Женщины, на которых засматривался Сашка, угрюмо косились, тупились или хихикали, их спутники, большей частью простолюдины-мастеровые, вмешиваться опасались: ну попялится дворянчик-студиозус, с бабы не убудет.
Улица вилась прихотливо, изгибалась, как ленивая пестрая шелта, вылинявшая от жары до пепельной серости, казалось, тусклой пылью пропитался сам воздух, и ни ветер, ни блеклая зелень деревьев, ни волчий глазок солнца не могли ничего изменить. Сашке вдруг померещилось, что улицу тряхнуло, и эта женщина взялась из ниоткуда, из ослепившего на мгновение морока. Юноша потряс головой. Женщина не исчезла. Осторожно, будто танцуя, ступала по колкому выщербленному булыжнику мостовой, неся высокую корзину с бельем, кренясь от ее тяжести, отчего мелким потом было забрызгано бледное лицо. Серое дерюжное платье, собранное в талии, било по коленям. Волосы были скручены в тугой узел на темени, как носят вдовы, и только одна мягкая прядка выбилась и тусклым золотом осенила висок. Сашка заглянул в ее глаза цвета лилового моря, и что-то тупо толкнулось в сердце, и сразу стало понятно: вот, нашел.
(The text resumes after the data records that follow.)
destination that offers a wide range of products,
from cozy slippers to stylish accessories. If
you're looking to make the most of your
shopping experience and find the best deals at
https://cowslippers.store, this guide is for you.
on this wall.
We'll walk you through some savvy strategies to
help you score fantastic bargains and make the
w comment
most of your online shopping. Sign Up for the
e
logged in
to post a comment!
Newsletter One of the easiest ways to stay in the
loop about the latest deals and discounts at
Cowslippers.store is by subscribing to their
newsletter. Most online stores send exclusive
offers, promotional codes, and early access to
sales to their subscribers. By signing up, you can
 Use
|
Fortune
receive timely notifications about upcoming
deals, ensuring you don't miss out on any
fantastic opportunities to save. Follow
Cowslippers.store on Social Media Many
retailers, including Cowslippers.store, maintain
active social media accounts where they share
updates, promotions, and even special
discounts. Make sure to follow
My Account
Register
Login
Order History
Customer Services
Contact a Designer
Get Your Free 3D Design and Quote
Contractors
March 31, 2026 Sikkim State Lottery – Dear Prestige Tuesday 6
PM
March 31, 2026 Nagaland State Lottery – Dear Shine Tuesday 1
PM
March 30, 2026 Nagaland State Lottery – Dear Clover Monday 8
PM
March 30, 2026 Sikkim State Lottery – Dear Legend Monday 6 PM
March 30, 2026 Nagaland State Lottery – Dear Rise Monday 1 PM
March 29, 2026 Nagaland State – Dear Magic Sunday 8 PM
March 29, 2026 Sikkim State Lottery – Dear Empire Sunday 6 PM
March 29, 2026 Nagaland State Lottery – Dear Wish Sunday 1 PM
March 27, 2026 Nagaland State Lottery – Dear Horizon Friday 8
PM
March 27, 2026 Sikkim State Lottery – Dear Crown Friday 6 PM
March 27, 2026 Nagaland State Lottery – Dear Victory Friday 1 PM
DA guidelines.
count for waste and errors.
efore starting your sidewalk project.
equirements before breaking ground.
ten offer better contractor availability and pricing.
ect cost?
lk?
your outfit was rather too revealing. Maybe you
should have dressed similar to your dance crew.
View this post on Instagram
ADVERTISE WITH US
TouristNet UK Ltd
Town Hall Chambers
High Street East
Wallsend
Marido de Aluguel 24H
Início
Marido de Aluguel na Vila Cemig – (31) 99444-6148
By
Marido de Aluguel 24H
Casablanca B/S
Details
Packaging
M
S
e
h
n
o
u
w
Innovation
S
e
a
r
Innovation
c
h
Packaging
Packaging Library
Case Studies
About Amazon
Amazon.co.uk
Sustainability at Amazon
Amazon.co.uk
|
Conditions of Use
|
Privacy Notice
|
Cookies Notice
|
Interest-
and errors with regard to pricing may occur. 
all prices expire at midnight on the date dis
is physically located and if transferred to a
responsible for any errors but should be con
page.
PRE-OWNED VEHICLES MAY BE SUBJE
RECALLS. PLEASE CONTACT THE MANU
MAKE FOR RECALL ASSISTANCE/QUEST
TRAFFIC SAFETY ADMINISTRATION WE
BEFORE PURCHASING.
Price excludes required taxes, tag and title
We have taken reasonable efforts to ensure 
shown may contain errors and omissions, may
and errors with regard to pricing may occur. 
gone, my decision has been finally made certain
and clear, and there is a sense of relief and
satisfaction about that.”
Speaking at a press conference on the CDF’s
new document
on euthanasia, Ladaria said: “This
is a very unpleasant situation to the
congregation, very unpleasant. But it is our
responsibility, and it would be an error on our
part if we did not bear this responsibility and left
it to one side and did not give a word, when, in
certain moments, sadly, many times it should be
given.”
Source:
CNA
Он заступил прачке дорогу. И почувствовал свежий запах белья из ее корзины, запах реки, стрелолистов, тоненькое пение стрекозиных крыльев, желтизну болотного лотоса… словно стянули тонкую ткань, покрывавшую глаза. Тончайшую, как паутина, но — искажающую. Это тоже была примета, только так и могло быть рядом с ней — для всех, даже для Пыльных стражей. И в этот миг он растерялся и совсем по-детски залепетал, что желает оказать помощь благородной госпоже.
Прачка опустила корзину и вытерла пот со лба. Бисеринки перестали блестеть. Глаза сделались темными, напоминая Сашке запах и вкус корицы в горячем осеннем вине.
— О-ой, спасибо.
Он узнал и эту плавную мягкость речи, отчего еще больше обрадовался и смутился и не представлял, что сказать. Но она уже подхватила свою корзину: эту сырую духовитую тяжесть, — и решительно кивнула:
— Пошли.
Сашка все же сделал робкую попытку отобрать белье, но только покачнулся от тяжести и обжегся шепотом:
— Это не так истолкуют.
Да плевал он, как истолкуют! Но он боялся за нее и потому подчинился.
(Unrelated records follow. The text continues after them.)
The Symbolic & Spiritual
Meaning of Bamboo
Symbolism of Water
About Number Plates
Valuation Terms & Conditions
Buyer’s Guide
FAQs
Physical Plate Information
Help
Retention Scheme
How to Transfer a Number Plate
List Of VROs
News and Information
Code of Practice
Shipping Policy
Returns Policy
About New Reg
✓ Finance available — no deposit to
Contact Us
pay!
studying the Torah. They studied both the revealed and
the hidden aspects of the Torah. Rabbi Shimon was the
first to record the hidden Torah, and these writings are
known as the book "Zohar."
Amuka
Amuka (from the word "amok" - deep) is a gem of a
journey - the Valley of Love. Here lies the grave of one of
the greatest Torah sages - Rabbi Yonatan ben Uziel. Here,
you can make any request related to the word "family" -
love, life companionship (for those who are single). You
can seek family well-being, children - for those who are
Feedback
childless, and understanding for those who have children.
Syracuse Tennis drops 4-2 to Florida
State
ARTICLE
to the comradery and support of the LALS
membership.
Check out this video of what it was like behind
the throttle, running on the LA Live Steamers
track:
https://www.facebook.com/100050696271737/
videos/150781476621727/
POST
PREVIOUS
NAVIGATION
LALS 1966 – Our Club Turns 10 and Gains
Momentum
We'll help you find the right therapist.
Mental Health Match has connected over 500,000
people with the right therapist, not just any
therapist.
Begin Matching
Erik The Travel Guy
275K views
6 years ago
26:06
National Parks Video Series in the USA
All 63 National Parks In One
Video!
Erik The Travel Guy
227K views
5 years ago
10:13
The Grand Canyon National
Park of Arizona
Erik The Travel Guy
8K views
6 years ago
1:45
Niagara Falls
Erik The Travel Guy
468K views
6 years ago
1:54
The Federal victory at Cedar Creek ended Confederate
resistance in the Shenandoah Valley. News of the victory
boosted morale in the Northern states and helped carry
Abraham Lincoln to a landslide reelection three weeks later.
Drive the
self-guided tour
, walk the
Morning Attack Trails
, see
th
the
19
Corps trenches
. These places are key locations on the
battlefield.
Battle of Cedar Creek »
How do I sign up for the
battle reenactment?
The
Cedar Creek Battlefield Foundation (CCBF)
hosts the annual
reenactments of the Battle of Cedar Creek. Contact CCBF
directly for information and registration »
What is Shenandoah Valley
Она привела Сашку к большому серому дому, пришлось взбираться по щелястой лестнице высоко-высоко, на самый чердак, и только там она опустила корзину и перевела дыхание, и в пыльном луче солнца из незастекленного окна Сашка увидел, какая она бледная, и некстати вспомнил о том, что когда-то у нее было больное сердце.
На чердаке было пусто, только под затянутыми паутиной стропилами у дымохода стоял длинный ларь, старательно застеленный рядном, и висело бронзовое с завитушками зеркало.
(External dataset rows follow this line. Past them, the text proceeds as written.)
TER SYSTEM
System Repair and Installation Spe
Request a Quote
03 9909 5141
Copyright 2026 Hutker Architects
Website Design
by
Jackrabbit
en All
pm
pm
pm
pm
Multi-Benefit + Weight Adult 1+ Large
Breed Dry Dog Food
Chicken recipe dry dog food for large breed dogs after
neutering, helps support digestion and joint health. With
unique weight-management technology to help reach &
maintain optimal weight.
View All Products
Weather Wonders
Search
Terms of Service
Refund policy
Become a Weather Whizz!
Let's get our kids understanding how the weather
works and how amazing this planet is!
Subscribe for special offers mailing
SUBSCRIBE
Женщина смущенно улыбнулась.
И тогда Сашка упал на колени, прижимаясь лицом к застиранному, пахнущему щелоком и травой подолу, и простонал почти:
— Государыня! Мама! Мамочка…
Слова изливались, как кровь, потоком, хлябями, невнятицей звуков, проглоченных перекатами и слезами.
— Я искал… я увезу… понимаешь. На море, к югу. Я все-все сделаю. Мы все сделаем…
На какой-то миг он утратил разум, он не понимал, что говорит, и как, только теплое, нежное… лицом ей в ладони, в волосы… маленькой-маленькой.
— …я соскучился, я очень боялся. Учитель!..
Она тряхнула головой, глаза расширились под невыносимо пушистыми ресницами.
— Ладно!
Она взобралась на сундук и полезла куда-то за изгиб дымохода, а потом, извлекши длинное, освободив, как мумию из пелен…
— Рагнаради!.. Родовой клинок.
Сашка думал, что закричал это вслух, и зажал рот ладонью, а на самом деле вышел только сиплый шепот — так переняло горло.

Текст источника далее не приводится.